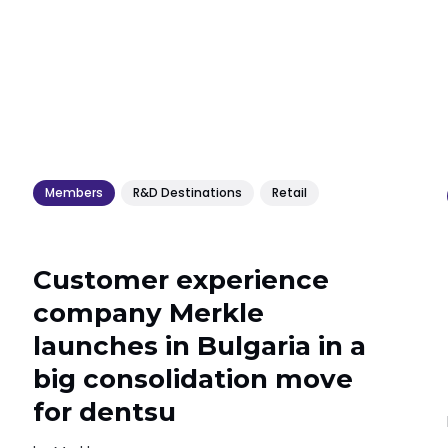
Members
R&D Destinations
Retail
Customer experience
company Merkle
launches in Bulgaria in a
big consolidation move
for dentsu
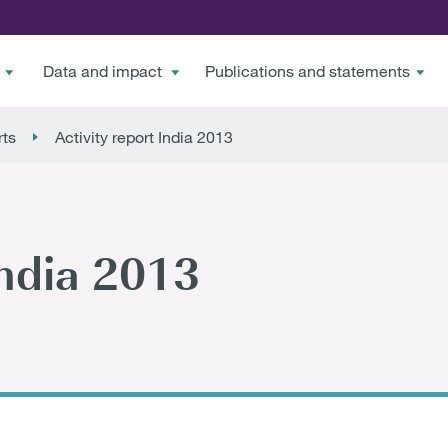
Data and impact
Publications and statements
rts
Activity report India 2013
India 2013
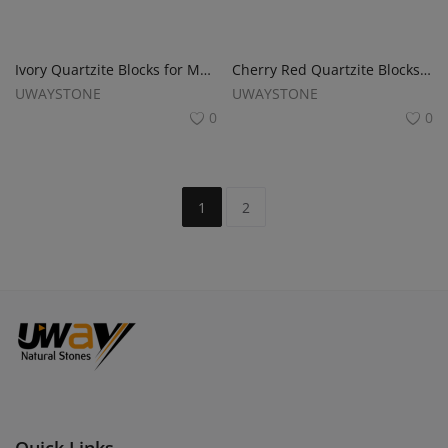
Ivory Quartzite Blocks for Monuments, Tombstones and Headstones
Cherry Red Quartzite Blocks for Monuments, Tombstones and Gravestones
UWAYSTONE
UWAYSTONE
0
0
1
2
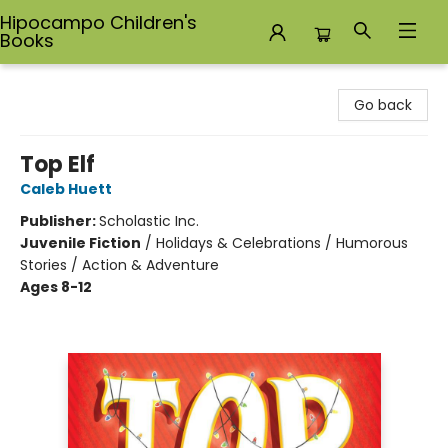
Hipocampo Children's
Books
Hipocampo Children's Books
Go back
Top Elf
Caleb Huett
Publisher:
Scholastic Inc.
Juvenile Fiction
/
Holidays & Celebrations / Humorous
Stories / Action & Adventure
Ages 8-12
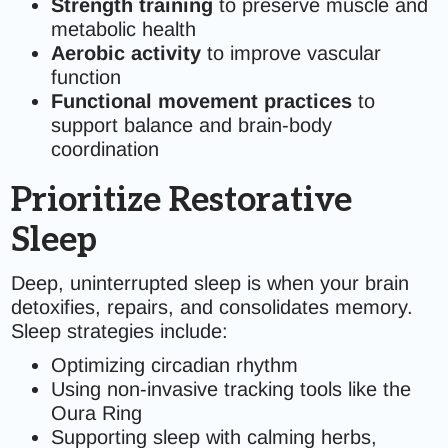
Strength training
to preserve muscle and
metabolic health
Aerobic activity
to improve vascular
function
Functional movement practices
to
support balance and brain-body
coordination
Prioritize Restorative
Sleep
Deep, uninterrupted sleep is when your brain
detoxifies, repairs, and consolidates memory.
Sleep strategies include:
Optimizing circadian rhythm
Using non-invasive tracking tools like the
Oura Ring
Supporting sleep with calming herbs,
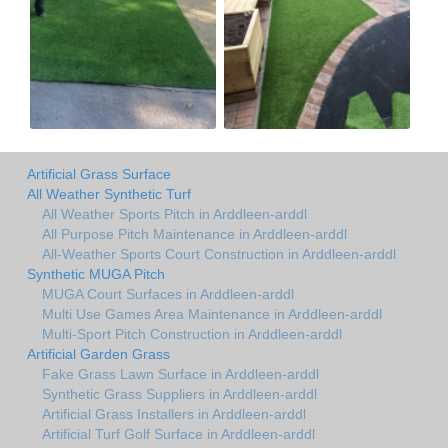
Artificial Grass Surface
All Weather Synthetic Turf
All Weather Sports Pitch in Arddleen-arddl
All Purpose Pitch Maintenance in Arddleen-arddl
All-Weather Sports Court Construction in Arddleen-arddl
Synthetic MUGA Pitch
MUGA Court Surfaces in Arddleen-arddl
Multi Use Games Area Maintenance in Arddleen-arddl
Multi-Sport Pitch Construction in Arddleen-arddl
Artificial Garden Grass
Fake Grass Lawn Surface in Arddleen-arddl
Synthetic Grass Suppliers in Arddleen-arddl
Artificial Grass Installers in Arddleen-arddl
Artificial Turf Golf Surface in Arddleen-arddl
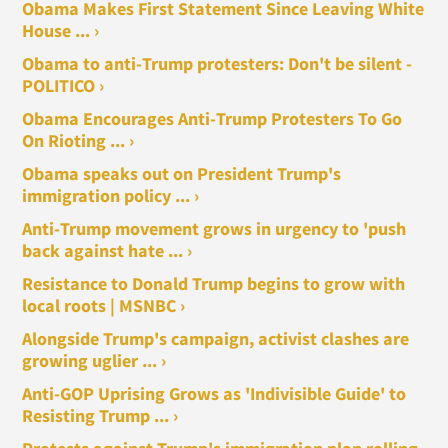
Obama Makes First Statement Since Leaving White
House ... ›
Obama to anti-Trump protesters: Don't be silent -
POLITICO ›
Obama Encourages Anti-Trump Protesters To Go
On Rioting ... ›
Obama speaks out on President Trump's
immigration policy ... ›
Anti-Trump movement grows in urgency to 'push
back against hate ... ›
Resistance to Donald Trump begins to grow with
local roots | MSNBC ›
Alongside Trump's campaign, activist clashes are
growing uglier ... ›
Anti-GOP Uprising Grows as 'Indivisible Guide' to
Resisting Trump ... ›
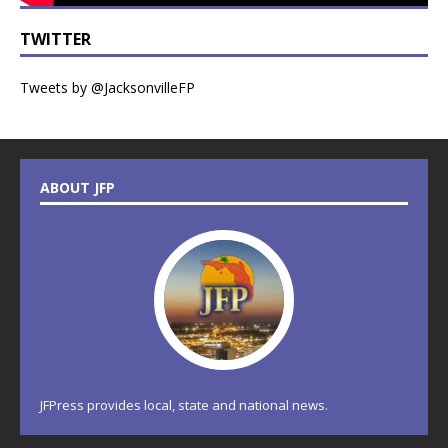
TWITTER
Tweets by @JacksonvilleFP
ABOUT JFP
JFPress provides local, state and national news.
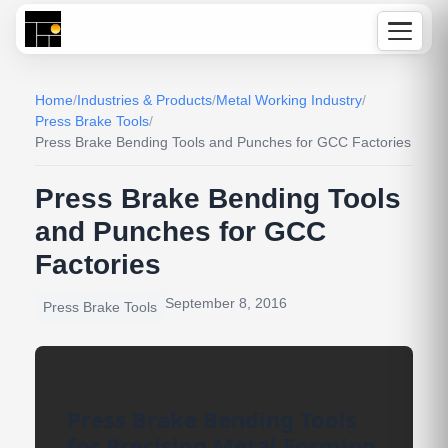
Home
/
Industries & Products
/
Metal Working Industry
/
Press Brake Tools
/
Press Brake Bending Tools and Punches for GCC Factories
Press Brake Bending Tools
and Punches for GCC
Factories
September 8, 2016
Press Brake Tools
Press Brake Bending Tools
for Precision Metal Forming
◆ ◆ ◆ ◆ ◆ ◆ ◆
YOUR GOAL: Collect from the data above every line that includes "Children".

EXPECTED ANSWER:
Hipocampo Children's
Hipocampo Children's Books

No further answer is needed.